[cap-talk] Storage allocation (was: Re: Use-case: hybrid capability systems)
jed at nersc.gov
Fri Feb 8 19:57:30 EST 2008
On 2/8/2008 1:57 PM, Jonathan S. Shapiro wrote:
> On Fri, 2008-02-08 at 12:45 -0800, Jed Donnelley wrote:
>> Regarding the first, the amount of storage involved, let me say
>> two things:
>> 1. If allocating storage for intermediate capability communication
>> is an insolvable problem, then this is serious indeed. Every
>> membrane mechanism from vats back to DCCS have the problem of
>> allocating storage for every capability that passes through
> I agree, and yes, it is a serious problem. SOME of the membrane patterns
> we have discussed can evade the issue with a capability-exchange
Could you either explain or provide a reference on the
"capability-exchange protocol"? The only references I
was able to find seem to focus on an apparently unrelated
networking area. I'm interested to know what you mean
by that term. The only reference I was able to find on
cap-talk was from you in:
when you said:
"After some discussion among the L4 crowd, it was determined that a
capability exchange protocol with the target object server could be used
to dis-entangle the revocation chain that is introduced by the "map"
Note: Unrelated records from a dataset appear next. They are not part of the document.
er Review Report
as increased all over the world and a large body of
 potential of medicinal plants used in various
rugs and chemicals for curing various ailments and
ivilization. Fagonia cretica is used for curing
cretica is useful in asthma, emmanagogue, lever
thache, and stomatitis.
operation. The difficulty with this protocol is that the object server
is not in a good position to know the sender's intent -- that is: does
the sender want the capability to be unchainable?"
Pulling in the L4 reference I was able to find some discussion
of a "capability exchange server", but still not enough for
me to tease out the basic concept. E.g.:
and a few others along the same lines. Perhaps you could
explain the basic idea - e.g. how it differs from something
like MarkM's vat mechanism or the DCCS or the Mach Net
server, or provide a pointer?
> but only if the membranes collaborate, which requires them to
> be part of the systemwide TCB.
From my perspective it just depends on how the membrane
is used. In the case of something like the vat/DCCS
mechanism, any object invocations that communicate
off system (on the network, off the base descriptor
TCB) will have to use the mechanism and therefore
will be able to participate in the resource sharing.
In this case there is behind the scenes "collaboration"
between different capabilities that are supported
by the same infrastructure and can therefore of
course use a common shared resource pool (e.g.
a shared cache).
Still, local capability invocations don't need to
go through the vat/DCCS, so I don't think such
a mechanism should really be considered part of
the Trusted Control Block. Certainly very important,
but not quite universally trusted.
I think the same would apply to any other
membrane such as Horton. It just depends on
how much of the capability communication requires
ID to ID delegation support (control). Perhaps
all or perhaps little - that seems to me to
be a design trade-off. If the mechanism is
required for all transactions - well, it's
required, whether formally considered part of
the TCB or not, in some sense I would say it
is trusted, so perhaps there we agree.